‘Irish Times’ poll: Voters prefer Simon Coveney to Leo Varadkar

Minister for Housing holds lead among wider electorate and party members in Fine Gael leadership race

Simon Coveney has demonstrated that there is a contest, there is a choice, for the Fine Gael party leader at the first of four hustings at the Red Cow in Dublin. Video: Enda O'Dowd

 

Simon Coveney leads Leo Varadkar among Fine Gael voters and also among voters in general in the race for the party leadership, according to the latest Irish Times/Ipsos MRBI opinion poll.

Asked their preferred choice for leader of Fine Gael, 42 per cent said Mr Coveney, while 37 per cent opted for Mr Varadkar. Over a fifth of voters (21 per cent) said they didn’t know.

Among Fine Gael voters 48 per cent opted for Mr Coveney and 44 per cent for Mr Varadkar, with 8 per cent undecided.

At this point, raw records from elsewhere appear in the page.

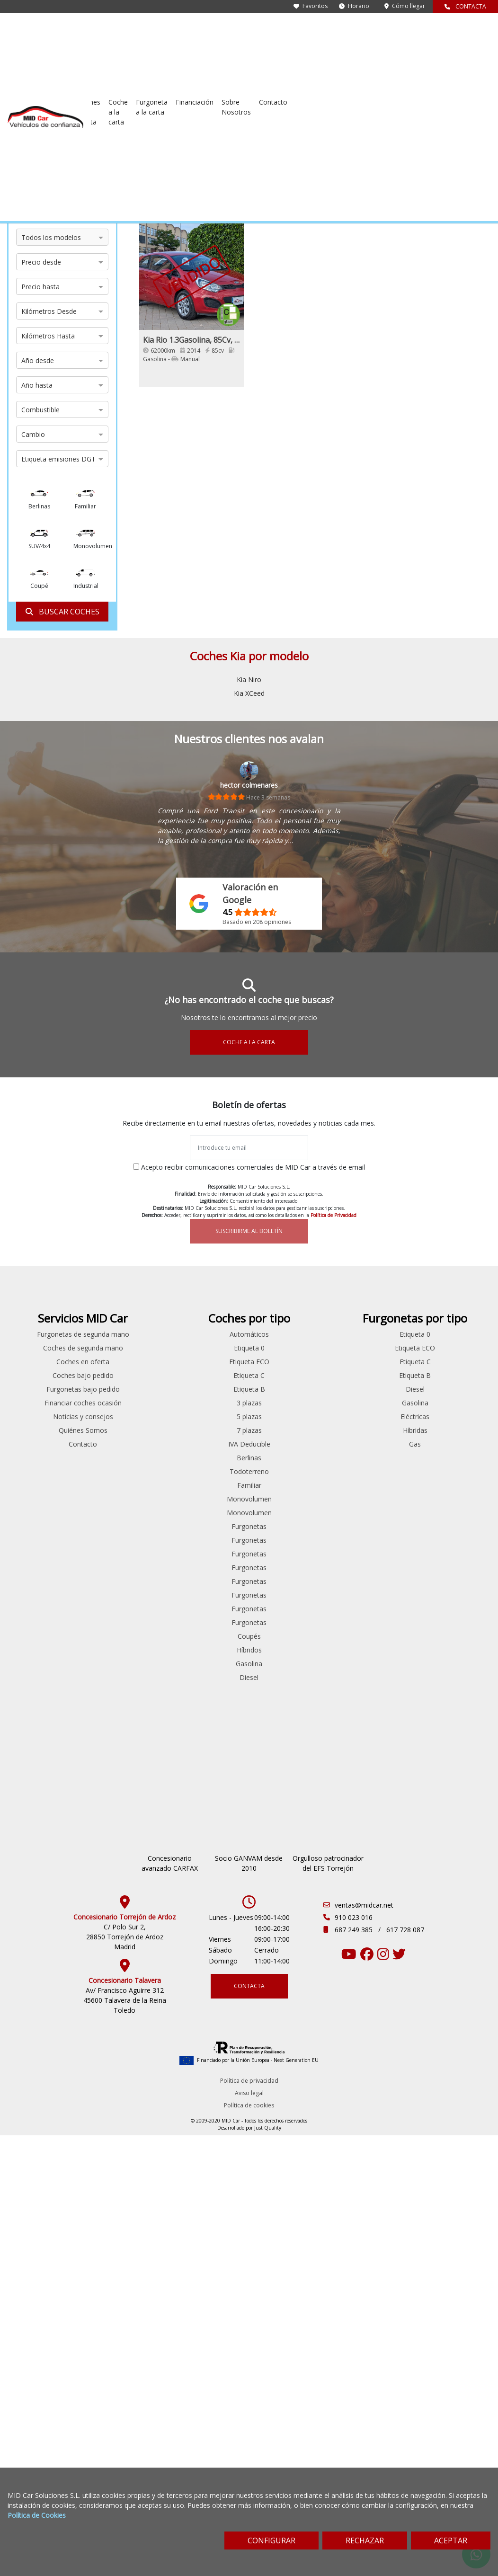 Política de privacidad (249, 2210)
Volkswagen (41, 1567)
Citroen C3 (124, 1388)
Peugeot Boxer (207, 1522)
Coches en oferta (249, 31)
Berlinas (373, 1470)
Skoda (41, 1525)
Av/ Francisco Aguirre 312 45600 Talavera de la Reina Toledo (124, 2129)
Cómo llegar (404, 6)
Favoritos (310, 6)
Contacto (472, 26)
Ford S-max (124, 1498)
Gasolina (373, 1676)
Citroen (41, 1374)
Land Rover (41, 1457)
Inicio (15, 153)
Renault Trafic (207, 1618)
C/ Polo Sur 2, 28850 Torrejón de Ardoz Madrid (124, 2066)
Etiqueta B (373, 1402)
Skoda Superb (125, 1755)
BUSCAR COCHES (62, 611)
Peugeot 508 (124, 1631)
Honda (41, 1429)
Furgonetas (373, 1539)
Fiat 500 (124, 1429)
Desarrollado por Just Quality (249, 2257)
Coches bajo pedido (290, 1408)
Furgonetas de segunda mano (118, 31)
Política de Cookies (37, 2515)
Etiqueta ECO (373, 1374)
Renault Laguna (125, 1700)
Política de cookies (249, 2234)
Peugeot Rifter (207, 1563)
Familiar (373, 1498)
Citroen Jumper (125, 1416)
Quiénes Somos (290, 1483)
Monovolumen (373, 1512)
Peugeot (41, 1498)
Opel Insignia (124, 1576)
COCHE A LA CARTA (249, 1042)
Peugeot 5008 (124, 1618)
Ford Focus (124, 1457)
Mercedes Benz (41, 1470)
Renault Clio (125, 1673)
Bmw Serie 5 (124, 1361)
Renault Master (207, 1604)
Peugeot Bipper (125, 1645)
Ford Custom (207, 1416)
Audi (41, 1347)
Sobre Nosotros (431, 31)
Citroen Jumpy (207, 1388)
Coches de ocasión (53, 153)
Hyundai (41, 1443)
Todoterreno (373, 1484)
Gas (456, 1457)
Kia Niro (249, 679)
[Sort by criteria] (458, 170)
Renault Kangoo (207, 1590)
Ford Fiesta (124, 1443)
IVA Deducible (373, 1457)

The sample of Fine Gael voters is smaller than the national sample and therefore has a larger margin of error.

Mr Coveney is preferred by less well-off voters, older voters, farmers and those resident in Connacht-Ulster and Munster, where 56 per cent say he is their choice.

Podcast: Pat Leahy analyses poll results

Mr Varadkar leads in Dublin (with 44 per cent support) and in Leinster, and also among wealthier voters.

Boost

The result will come as a significant boost for Mr Coveney, as he heads into a series of hustings debates with his rival. His supporters have insisted in recent days that the party membership has been ignored by TDs, many of whom rowed in behind Mr Varadkar in the early days of the race.

However, Mr Varadkar retains a near-unassailable lead in the contest to replace Taoiseach Enda Kenny. According to The Irish Times tracker of support in the leadership campaign, he has the declared support of 45 per cent of the Fine Gael electorate.

Asked a series of questions about the candidates’ strengths, voters favour Mr Coveney on trust and believe he is more “in touch with ordinary people”. However, they favour Mr Varadkar to “deliver real change”.

The poll was conducted on Tuesday and Wednesday of this week among a representative sample of 1,200 voters aged 18 and over in face-to-face interviews at 100 sampling points in all constituencies. The margin of error is plus or minus 2.8 per cent.